TASK DATA →
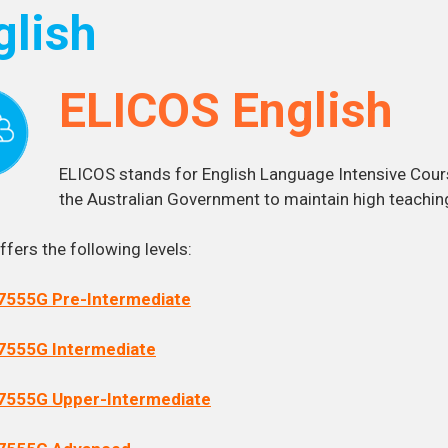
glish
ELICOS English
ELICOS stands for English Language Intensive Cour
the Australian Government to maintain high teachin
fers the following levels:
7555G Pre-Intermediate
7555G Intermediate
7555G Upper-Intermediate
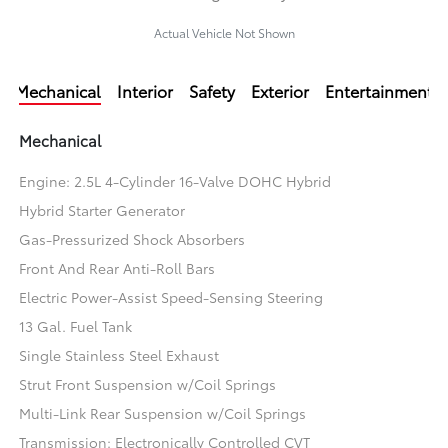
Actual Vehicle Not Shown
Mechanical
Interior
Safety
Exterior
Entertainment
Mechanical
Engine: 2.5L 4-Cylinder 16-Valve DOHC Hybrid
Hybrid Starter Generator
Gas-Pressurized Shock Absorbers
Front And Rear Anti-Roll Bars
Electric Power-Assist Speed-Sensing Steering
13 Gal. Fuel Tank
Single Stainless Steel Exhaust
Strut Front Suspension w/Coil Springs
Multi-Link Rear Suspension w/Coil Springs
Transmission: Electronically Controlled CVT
* * *
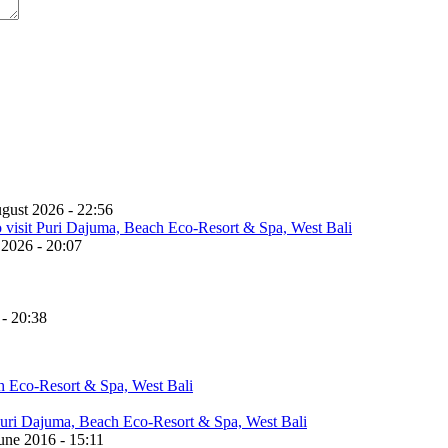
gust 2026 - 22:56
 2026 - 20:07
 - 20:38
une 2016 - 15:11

THE TASK →
Across the entries, tally every line that contains the word "Coil" and report the sum by itself.

SOLUTION TO THE EXERCISE →
2